In the U.S., the 1993 “Storm of the Century” that occurred from March 12–14 (SOC ‘93) was so called for a number of reasons, but primarily because of its size and the number of states it affected. Nineteen states in the eastern U.S., from Alabama to Maine, recorded 10+ inches of snow in at least one location.
The Northeast Snowfall Impact Scale (NESIS) is the winter storm analog to the Saffir-Simpson Scale. Categories range from 1–5; a 2 indicates significant impact, meaning 10+ inches of snowfall over a large populated area (Figure 1). The SOC ‘93 scored the highest NESIS category of 5 (Extreme) and March 12–14, 2017, marks its 24th anniversary.
Why does a 24th anniversary warrant a blog? It’s not so much that storm as it is the fact that another very powerful nor’easter is now poised to barrel up the East Coast of the U.S. and strongly affect the mid-Atlantic and New England regions. The roots of the storm have already snow-coated areas as far away as the Dakotas.
This storm will be intense, as it benefits from three sources of energy coming together from the Great Plains, the Gulf of Mexico, and the Carolinas (Figure 2), and it will likely deposit several feet of snow in some parts of the Northeast. Will it achieve the status of SOC ‘17? Perhaps not, but strong nor’easters in March are not as uncommon as one may think.
There are several reasons for this. One is that polar air masses still make their way down into the U.S. in March. At the same time, the southern tier of the U.S. regularly begins to experience temperatures from 80–90°F. This strong north-south temperature contrast provides the basic fuel for extratropical cyclones (including nor’easters). The high temperature air to the south can also hold more moisture, which can provide additional fuel for storms’ development in the form of latent heat. Finally, along the eastern seaboard, ocean temperatures are actually at their lowest in mid-late March.
Nor’easters are so called because the counterclockwise flow around them brings winds from the northeast. If the ocean is too warm, a snowstorm can quickly morph into a rainstorm. However, even when these three ingredients (air temperature contrast, latent heat, and cold ocean temperature) combine, they are not enough to guarantee big March snowstorms. Other factors like the phasing of polar and subtropical jet streams have to happen, and that is the luck of the draw.
March snowstorms can be particularly significant from a damage standpoint. Because air masses in the Northeast are still cold (temperatures can still drop below freezing as far south as Virginia), depending on how the seasonal snowfall has panned out, heavy snows in March can cause roofs to collapse—particularly in northward-facing building components. Such was the case several years ago; my daughter was sitting quietly in the kitchen doing homework one warm sunny March afternoon, and nearly jumped out of her skin when several hundred pounds of ice broke free from our roof, taking the entire length of gutter on that north side of the house with it and putting more than a few dings in the patio furniture below. We were lucky that our roof didn’t collapse and our car made it through without a scratch, both of which are susceptible to damage from snow accumulation (Figure 3).
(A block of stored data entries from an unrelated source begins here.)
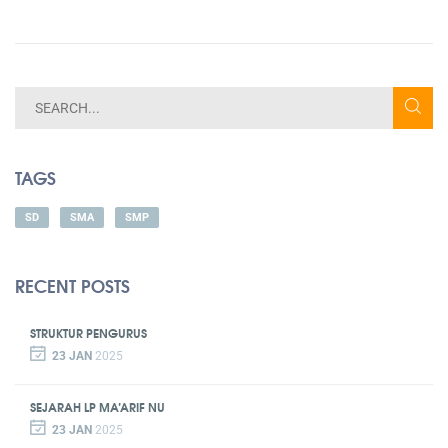
TAGS
SD
SMA
SMP
RECENT POSTS
STRUKTUR PENGURUS
23 JAN
2025
SEJARAH LP MA’ARIF NU
23 JAN
2025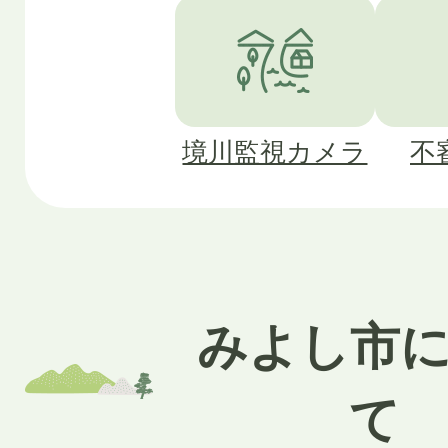
境川監視カメラ
不
みよし市
て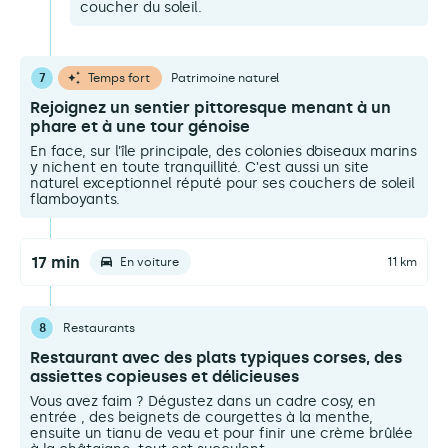
coucher du soleil.
7
Temps fort
Patrimoine naturel
Rejoignez un sentier pittoresque menant à un
phare et à une tour génoise
En face, sur l’île principale, des colonies d’oiseaux marins
y nichent en toute tranquillité. C'est aussi un site
naturel exceptionnel réputé pour ses couchers de soleil
flamboyants.
17 min
En voiture
11 km
8
Restaurants
Restaurant avec des plats typiques corses, des
assiettes copieuses et délicieuses
Vous avez faim ? Dégustez dans un cadre cosy, en
entrée , des beignets de courgettes à la menthe,
ensuite un tianu de veau et pour finir une crème brûlée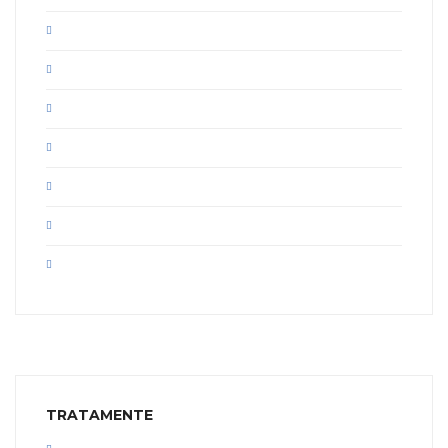
TRATAMENTE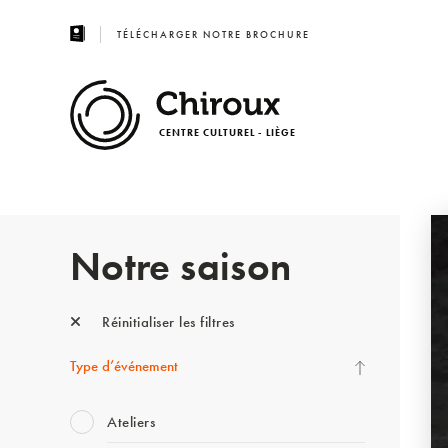
TÉLÉCHARGER NOTRE BROCHURE
CENTRE CULTUREL - LIÈGE
Notre saison
Réinitialiser les filtres
Type d’événement
Ateliers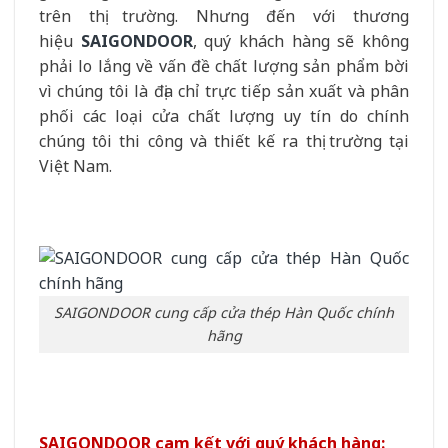
trên thị trường. Nhưng đến với thương
hiệu
SAIGONDOOR
, quý khách hàng sẽ không
phải lo lắng về vấn đề chất lượng sản phẩm bời
vì chúng tôi là địa chỉ trực tiếp sản xuất và phân
phối các loại cửa chất lượng uy tín do chính
chúng tôi thi công và thiết kế ra thị trường tại
Việt Nam.
SAIGONDOOR cung cấp cửa thép Hàn Quốc chính
hãng
SAIGONDOOR cam kết với quý khách hàng: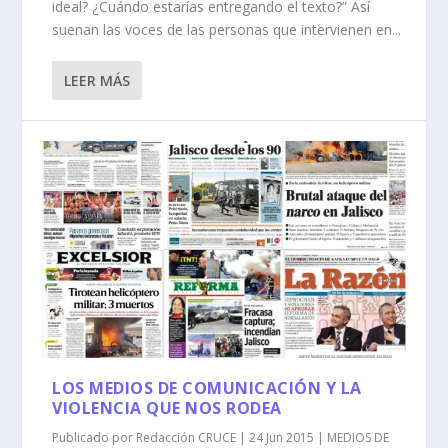
ideal? ¿Cuándo estarías entregando el texto?” Así
suenan las voces de las personas que intervienen en...
LEER MÁS
LOS MEDIOS DE COMUNICACIÓN Y LA
VIOLENCIA QUE NOS RODEA
Publicado por
Redacción CRUCE
|
24 Jun 2015
|
MEDIOS DE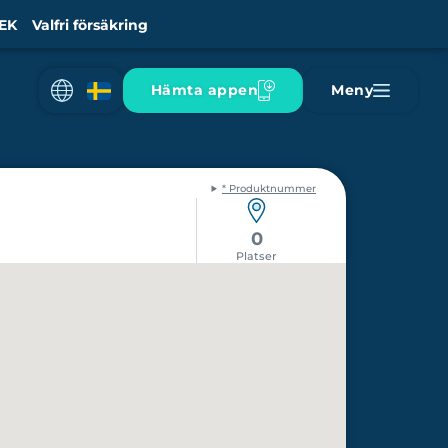
EK
Valfri försäkring
Hämta appen
Meny
* Produktnummer
0
Platser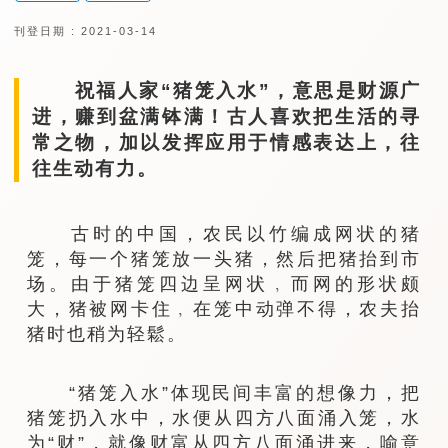
刊登日期 : 2021-03-14
祝福人家“猪笼入水”，意思是财源广
进，赚到盆满钵满！古人喜欢把生活的寻
常之物，加以发挥应用于情感表达上，往
往生动有力。
古时的中国，农民以竹编成网状的猪
笼，每一个猪笼放一头猪，然后把猪抬到市
场。由于猪笼四边呈网状﹐而网的形状颇
大，猪被网卡住﹐在笼中动弹不得，农夫抬
猪时也稍为轻鬆。
“猪笼入水”体现民间丰富的想像力，把
猪笼扔入水中，水便从四方八面涌入笼，水
为“财”，就像财富从四方八面涌进来，喻意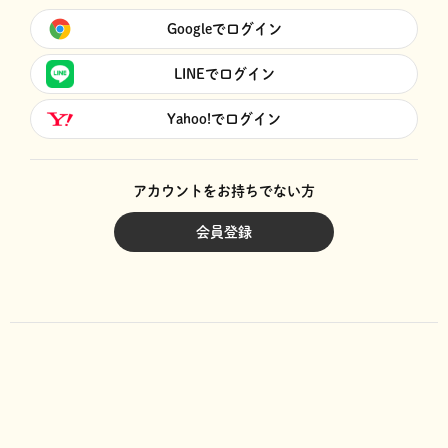
Googleでログイン
LINEでログイン
Yahoo!でログイン
アカウントをお持ちでない方
会員登録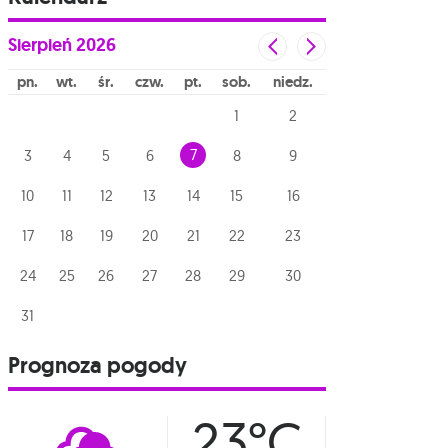
Sierpień
2026
pn
wt
śr
czw
pt
sob
niedz
1
2
7
3
4
5
6
8
9
10
11
12
13
14
15
16
17
18
19
20
21
22
23
24
25
26
27
28
29
30
31
Prognoza pogody
23°C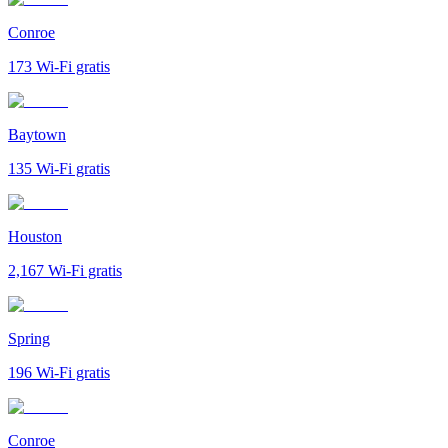
Conroe
173
Wi-Fi gratis
Baytown
135
Wi-Fi gratis
Houston
2,167
Wi-Fi gratis
Spring
196
Wi-Fi gratis
Conroe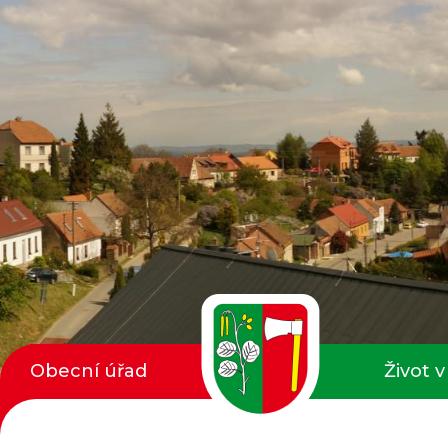
Obecní úřad
Život v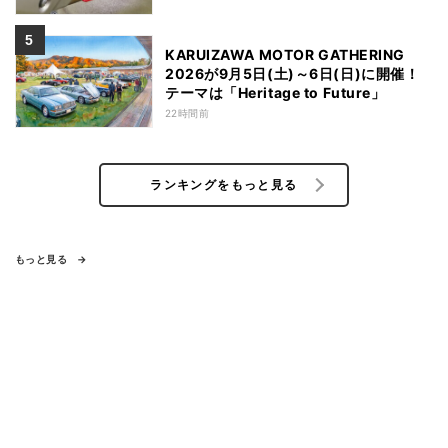
KARUIZAWA MOTOR GATHERING
2026が9月5日(土)～6日(日)に開催！
テーマは「Heritage to Future」
22時間前
ランキングをもっと見る
もっと見る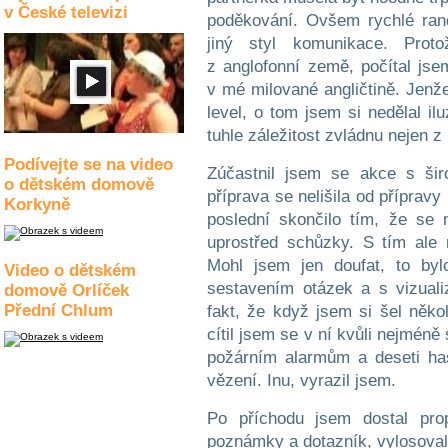
v České televizi
poděkování. Ovšem rychlé rand
jiný styl komunikace. Prot
z anglofonní země, počítal js
v mé milované angličtině. Jenže
level, o tom jsem si nedělal il
tuhle záležitost zvládnu nejen 
Podívejte se na video
Zúčastnil jsem se akce s šir
o dětském domově
příprava se nelišila od přípravy
Korkyně
poslední skončilo tím, že se m
uprostřed schůzky. S tím ale
Mohl jsem jen doufat, to by
Video o dětském
sestavením otázek a s vizualiz
domově Orlíček
Přední Chlum
fakt, že když jsem si šel něko
cítil jsem se v ní kvůli nejmé
požárním alarmům a deseti ha
vězení. Inu, vyrazil jsem.
Po příchodu jsem dostal pro
poznámky a dotazník, vylosoval 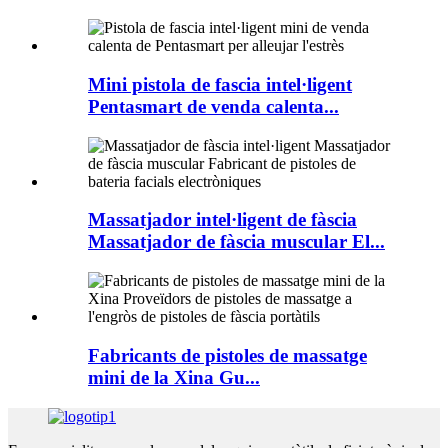
Mini pistola de fascia intel·ligent
Pentasmart de venda calenta...
Massatjador intel·ligent de fàscia
Massatjador de fàscia muscular El...
Fabricants de pistoles de massatge
mini de la Xina Gu...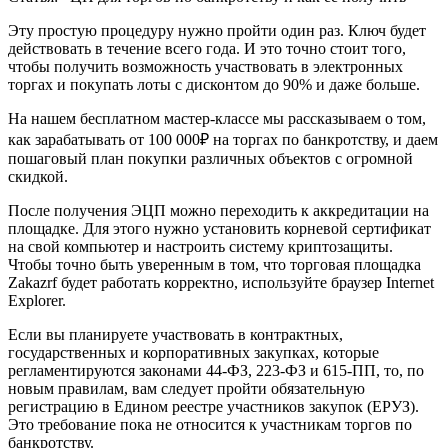
Эту простую процедуру нужно пройти один раз. Ключ будет
действовать в течение всего года. И это точно стоит того,
чтобы получить возможность участвовать в электронных
торгах и покупать лоты с дисконтом до 90% и даже больше.
На нашем бесплатном мастер-классе мы рассказываем о том,
как зарабатывать от 100 000₽ на торгах по банкротству, и даем
пошаговый план покупки различных объектов с огромной
скидкой.
После получения ЭЦП можно переходить к аккредитации на
площадке. Для этого нужно установить корневой сертификат
на свой компьютер и настроить систему криптозащиты.
Чтобы точно быть уверенным в том, что торговая площадка
Zakazrf будет работать корректно, используйте браузер Internet
Explorer.
Если вы планируете участвовать в контрактных,
государственных и корпоративных закупках, которые
регламентируются законами 44-ФЗ, 223-ФЗ и 615-ПП, то, по
новым правилам, вам следует пройти обязательную
регистрацию в Едином реестре участников закупок (ЕРУЗ).
Это требование пока не относится к участникам торгов по
банкротству.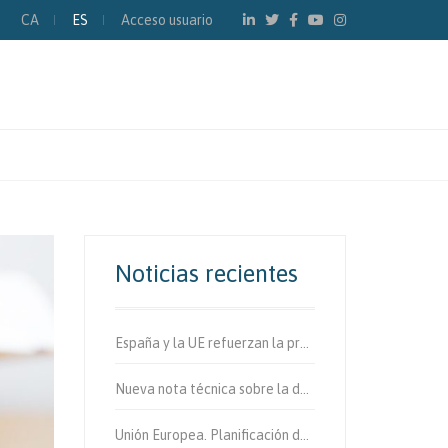
CA
ES
Acceso usuario
Noticias recientes
España y la UE refuerzan la protección de los usuarios vulnerables de la vía.
Nueva nota técnica sobre la determinación de fibras de amianto en aire
Unión Europea. Planificación de la movilidad urbana sostenible.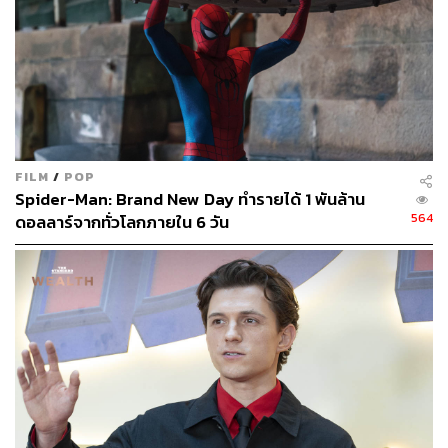
คริสตอฟเฟอร์ สเวนซัน
บรรณาธิการแฟชั่นและคัลเจอร์ต่างประเทศ
ประจำสำนักข่าว THE STANDARD
FILM
/
POP
Spider-Man: Brand New Day ทำรายได้ 1 พันล้าน
564
ดอลลาร์จากทั่วโลกภายใน 6 วัน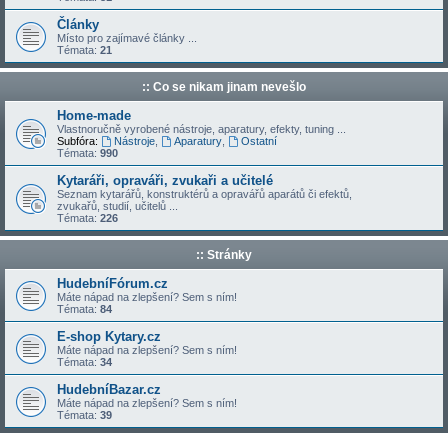
Články
Místo pro zajímavé články ...
Témata:
21
:: Co se nikam jinam nevešlo
Home-made
Vlastnoručně vyrobené nástroje, aparatury, efekty, tuning ...
Subfóra:
Nástroje
,
Aparatury
,
Ostatní
Témata:
990
Kytaráři, opraváři, zvukaři a učitelé
Seznam kytarářů, konstruktérů a opravářů aparátů či efektů,
zvukařů, studií, učitelů ...
Témata:
226
:: Stránky
HudebníFórum.cz
Máte nápad na zlepšení? Sem s ním!
Témata:
84
E-shop Kytary.cz
Máte nápad na zlepšení? Sem s ním!
Témata:
34
HudebníBazar.cz
Máte nápad na zlepšení? Sem s ním!
Témata:
39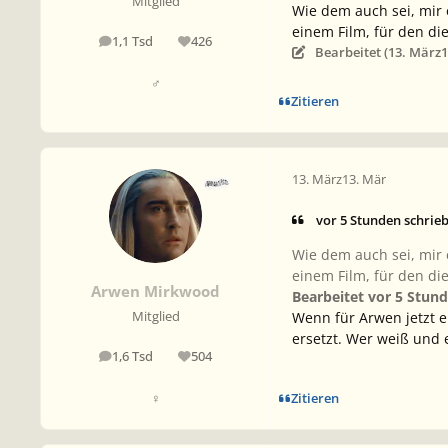
Mitglied
Wie dem auch sei, mir 
einem Film, für den di
1,1 Tsd
426
Beiträge
Reputation
Bearbeitet (
13. März
1
♂
Zitieren
13. März
13. Mär
vor 5 Stunden schrie
Wie dem auch sei, mir 
einem Film, für den di
Arwen Mirkwood
Bearbeitet vor 5 Stun
Wenn für Arwen jetzt 
Mitglied
ersetzt. Wer weiß und 
1,6 Tsd
504
Beiträge
Reputation
Zitieren
♀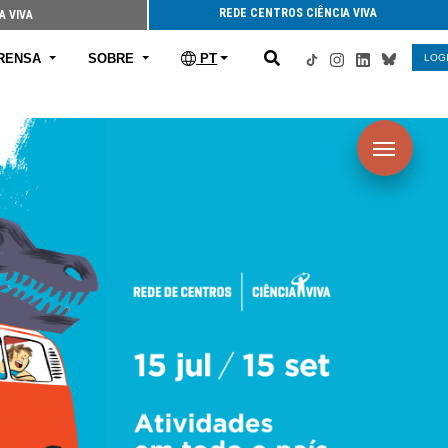
REDE CENTROS CIÊNCIA VIVA
A VIVA
RENSA
SOBRE
PT
LOG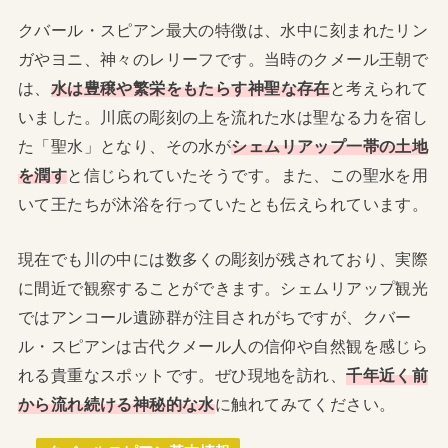
クバール・スピアン最大の特徴は、水中に刻まれたリン
ガやヨニ、神々のレリーフです。当時のクメール王朝で
は、
水は豊穣や繁栄をもたらす神聖な存在
と考えられて
いました。川底の彫刻の上を流れた水は聖なる力を宿し
た「聖水」となり、その水が
シェムリアップ一帯の土地
を潤す
と信じられていたそうです。また、この聖水を用
いて王たちが沐浴を行っていたとも伝えられています。
現在でも川の中には数多くの彫刻が残されており、実際
に間近で観察することができます。シェムリアップ観光
ではアンコール遺跡群が注目されがちですが、クバー
ル・スピアンは古代クメール人の信仰や自然観を感じら
れる貴重なスポットです。ぜひ現地を訪れ、
千年近く前
から流れ続ける神秘的な水
に触れてみてください。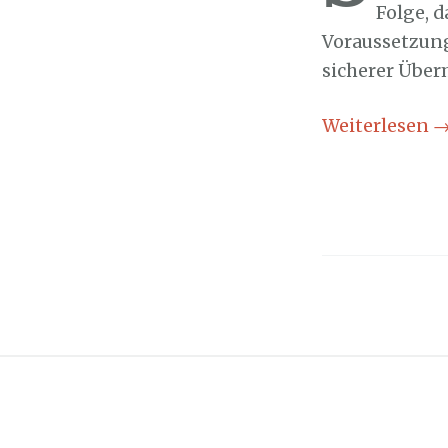
Folge, d
Voraussetzung
sicherer Über
Weiterlesen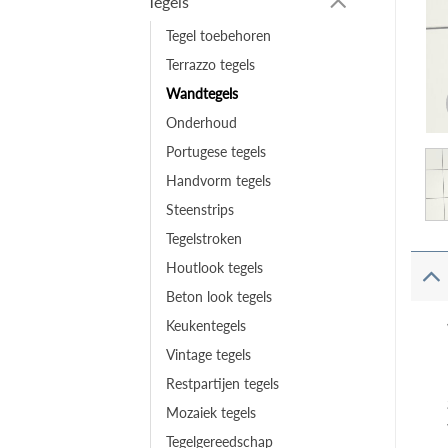
Tegels
Tegel toebehoren
Terrazzo tegels
Wandtegels
Onderhoud
Portugese tegels
Handvorm tegels
Steenstrips
Tegelstroken
Houtlook tegels
Beton look tegels
Keukentegels
Vintage tegels
Restpartijen tegels
Mozaiek tegels
Tegelgereedschap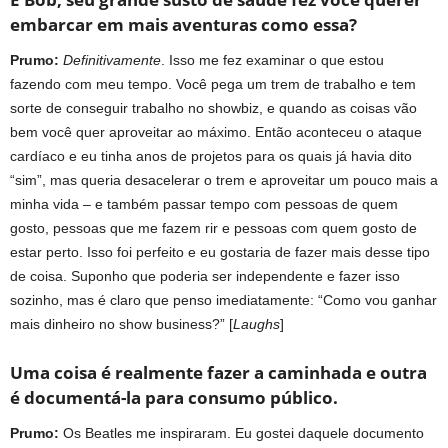
embarcar em mais aventuras como essa?
Prumo:
Definitivamente
. Isso me fez examinar o que estou
fazendo com meu tempo. Você pega um trem de trabalho e tem
sorte de conseguir trabalho no showbiz, e quando as coisas vão
bem você quer aproveitar ao máximo. Então aconteceu o ataque
cardíaco e eu tinha anos de projetos para os quais já havia dito
“sim”, mas queria desacelerar o trem e aproveitar um pouco mais a
minha vida – e também passar tempo com pessoas de quem
gosto, pessoas que me fazem rir e pessoas com quem gosto de
estar perto. Isso foi perfeito e eu gostaria de fazer mais desse tipo
de coisa. Suponho que poderia ser independente e fazer isso
sozinho, mas é claro que penso imediatamente: “Como vou ganhar
mais dinheiro no show business?” [
Laughs
]
Uma coisa é realmente fazer a caminhada e outra
é documentá-la para consumo público.
Prumo:
Os Beatles me inspiraram. Eu gostei daquele documento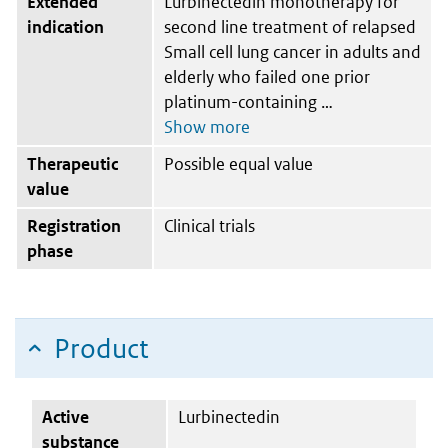
Extended
Lurbinectedin monotherapy for
indication
second line treatment of relapsed
Small cell lung cancer in adults and
elderly who failed one prior
platinum-containing
Therapeutic
Possible equal value
value
Registration
Clinical trials
phase
Product
Active
Lurbinectedin
substance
Commercial lines are also vulnerable to structural damage and business interruption. Just last year, four schools across Massachusetts were closed while reconstruction took place due to structural damage from snow load, the details of which are outlined in this FEMA report.
Nor’easters have occurred in March several times in the last 50 years or so, and six of those have been given a NESIS value of 2 or higher—one even occurred in April. One of the most catastrophic winter storms to affect the Northeast occurred in March of 1888. Whether this March 2017 storm joins that status remains to be seen as NESIS indexes are only assigned after the fact.